Overlap removal with PRISM
The pile on this site is nine cards, each one sitting at a hand-tuned offset from the center of the viewport. On a wide monitor they spread out nicely. On a narrow one, the density scaling clamps and the cards start sitting on top of each other: the about card covers the writing card, the music card overlaps contact. A layout that felt effortless at 1440 pixels was quietly falling apart at 768. Overlap removal is the job of pulling those collisions apart again without throwing away the arrangement you started from.
You can always just push overlapping rectangles apart. Iterate over every pair, find the axis with the least penetration, split the difference, and repeat until nothing collides. It runs fast and it terminates. But each push can shove a card straight into a fresh collision with something else, and the order you happen to process the pairs in decides the final arrangement. Two cards that were designed to sit side by side end up on opposite edges of the viewport. The positions are all valid, since nothing overlaps, and yet the layout has completely lost its shape.
Minimum displacement
PRISM (the Proximity Stress Model) comes from a 2010 paper by Gansner and Hu on node overlap removal in graph visualization, and it also ships inside Graphviz as the default overlap strategy for neato layouts. Instead of asking "which direction should I push these two apart?", it asks a better question: "given where everything started, where should everything end up?"

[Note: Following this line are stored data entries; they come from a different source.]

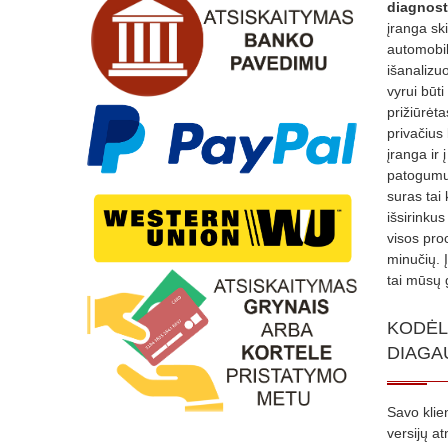
diagnost
įranga sk
automobili
išanalizuo
vyrui būti
prižiūrėt
privačius
įranga ir 
patogumui
suras tai 
išsirinku
visos proc
minučių. 
tai mūsų 
KODĖL
DIAGA
Savo klie
versijų a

Pairwise pushing looks at two rectangles, moves them, and hopes the rest works itself out. PRISM looks at all of them at once and finds positions that eliminate every overlap while minimizing the total displacement from the original layout. Cards that started near each other stay near each other, and cards that started far apart stay far apart.
In a card pile, the position is the design. Those offsets encode a visual hierarchy: the photo sits top-right, the writing sits center, contact sits at the bottom. An overlap remover that scrambles all of that while producing zero-overlap output has solved the wrong problem.
How the solver works
The algorithm iterates. Each pass builds a model of the current state and then takes a single optimization step.
First it computes overlap factors for every pair of rectangles. The overlap factor is how much the distance between two centers would have to grow for the pair to clear each other, including a configurable padding. Below 1.0, the pair is already separated; above 1.0, they overlap.
Those factors then feed a stress model. Each pair becomes an edge in a weighted graph with an ideal distance (the current distance scaled by the overlap factor). Overlapping pairs carry high weights, because they need to move, while separated pairs carry low weights, because they should stay put. The weight drops with the square of the ideal distance, so nearby non-overlapping pairs pull harder than distant ones do.
Then comes the expensive step: stress majorisation. The solver builds a weighted Laplacian matrix for the full graph, constructs the right-hand side from the current positions and the ideal distances, and solves the resulting linear system with Gaussian elimination. Out come new coordinates for every rectangle at once, the whole layout nudged toward lower stress in a single step.
A damping term () anchors each rectangle near its current position between iterations, which prevents oscillation. The loop runs until no pairs overlap.
There's one wrinkle. Stress majorisation optimizes euclidean distance between centers, not per-axis separation, so two rectangles can be far enough apart in the euclidean sense while their bounding boxes still touch along one axis. A final pass of direct axis-aligned nudging cleans up these stubborn remainders.
Three hundred lines of Rust
The implementation is a Rust crate compiled to WASM via wasm-bindgen. Overlap factors, the stress step, the Gaussian solver, the nudge fallback: about 300 lines in total, including the tests. The binary lands at around 20 KB after opt-level = "s" and LTO.
Rust isn't strictly necessary for nine cards, and JavaScript would handle this in under a millisecond too. But the algorithm is all numerics: matrix construction, pivot selection, back substitution. That kind of code is far easier to get right in Rust than it is to debug in JavaScript.
On this site, layout.ts calls removeOverlaps once per pile rebuild, on viewport resize rather than per frame. It passes in the card centers and dimensions, gets back the adjusted positions, then clamps them to the viewport bounds. If a narrow screen pushes those clamped cards into the same horizontal band and reintroduces overlaps, a simpler JavaScript fallback mops up the remainder with sorted downward pushes.
The whole pile rebuilds in under a millisecond. Overkill for nine cards, probably. But the layout holds its shape across viewport sizes now, and that was the entire point.